Realizzata, col nome di villa della Marina, nel 1861 - in occasione della sistemazione a giardinaggio della zona del mercato del pesce all'aperto (l'attuale
pescheria), che ammorbava l'aria, - in una vasta area, liberata dalle inondazioni del fiume Amenano che la tenevano melmosa. Sindaco, primo sindaco della città era il cav. Giacomo Gravina. Era un "luogo di delizie", con pini e ippocastani frondosi, ponticelli di legno, un laghetto formato da due ruscelli; lo frequentavano signore e signori, eleganti e paciosi, che vi ascoltavano i concerti della banda cittadina dopo la passeggiata della MArina. Nel secondo capitolo del romanzo Una peccatrice (1866), Giovanni Verga descrisse l'atmosfera della Marinae della sua villetta. I concerti nei giorni festivi erano due: uno a mezzogiorno, l'altro di sera; Benedetto Cristadoro, dandone notizia nelle sue cronache, precisò che quello diurno fu, in seguito, ritardato di mezz'ora su richiesta di alcune signore della buona società che volevano avere il tempo di "essere compite nella toletta". Nel 1879 i catanesi vollero onorare il cittadino Giovanni Pacini (1796 - 1867), musicista la cui fama era stata sempre oscurata da quella di Bellini; e l'amministrazione comunale deliberò di immortalarlo nel marmo; "venne dato - racconta Saverio Fiducia - l'incarico del monumento al migliore statuario dell'epoca, a Giovanni Duprè" (1817 - 1882). Il monumento fu collocato nella villetta alla Marina, che con l'occasione fu ribattezzata villa (i villetta) Pacini; ma la notte fra il 29 e il 30 gennaio 1977 uno strano ladro ne rubò la testa poi rifatta da Salvo Giordano) a bbandono a terra i restanti cocci.

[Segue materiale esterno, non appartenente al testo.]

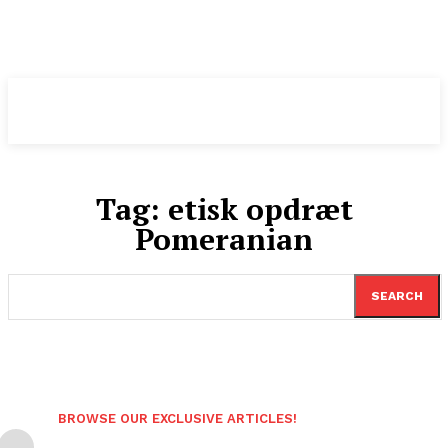
Pomeranian
.DK
Tag:
etisk opdræt
Pomeranian
SEARCH
BROWSE OUR EXCLUSIVE ARTICLES!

Nei primi di gennaio 1880 la banda cittadina eseguiva i suoi concerti in piazza dei Martiri, anziché nella villetta Pacini, dove si stavano eseguendo lavori di abbellimento; i cittadini protestarono poiché in piazza dei Martiri tirava vento, e i concerti furono trasferiti in piazza Università; ultimati i lavori, tornarono alla villetta Pacini.

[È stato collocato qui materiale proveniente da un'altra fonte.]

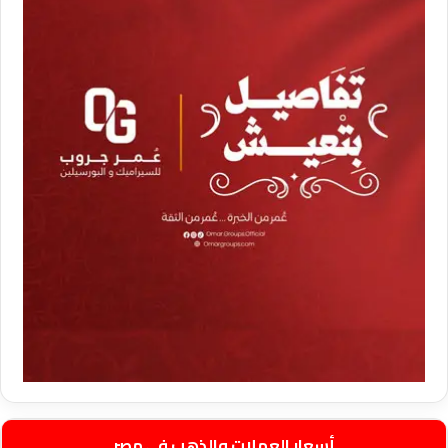
أسعار العملات والذهب في مصر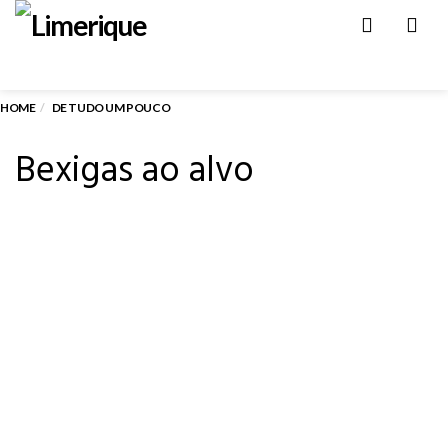
Men
HOME
DE TUDO UM POUCO
Bexigas ao alvo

Nel 1908 furono eseguiti i lavori per la costruzione del viadotto ferroviario, che coinvolsero, in un breve tratto, anche la villetta; si discusse a lungo, anche in Consiglio comunale, se quei tozzi archi dovessero essere cancellati e trasferiti altrove; ma non se ne fece nulla, ed essi rimasero lungo la passeggiata alla Marina, imbruttendo anche la villetta.

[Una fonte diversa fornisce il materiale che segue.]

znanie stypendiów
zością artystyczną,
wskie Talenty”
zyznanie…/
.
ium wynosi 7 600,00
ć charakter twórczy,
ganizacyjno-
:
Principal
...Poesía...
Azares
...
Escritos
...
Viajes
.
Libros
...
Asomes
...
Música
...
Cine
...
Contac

Poi (primi decenni del Novecento) le donne disertarono quel sito ameno, cui fu data la denominazione popolaresca di vill'e varagghi: cioè "il giardino... dove sfaccendati e vecchi sbadigliavano, per fame o per noia"; vi si giocava a smarredda (filetto), con la scacchiera disegnata sui bianchi sedili e i sassolini bianchi e neri a far da pedine; vi si udivano "la malinconica voce dell'acquafriscaru, il picchiare reiterato del coltellaccio d'un venditore di tonno nella vicina pescheria, poi il trasvolare rapido di un treno sul viadotto. Con gli anni tutta la poesia d'un tempo scomparve.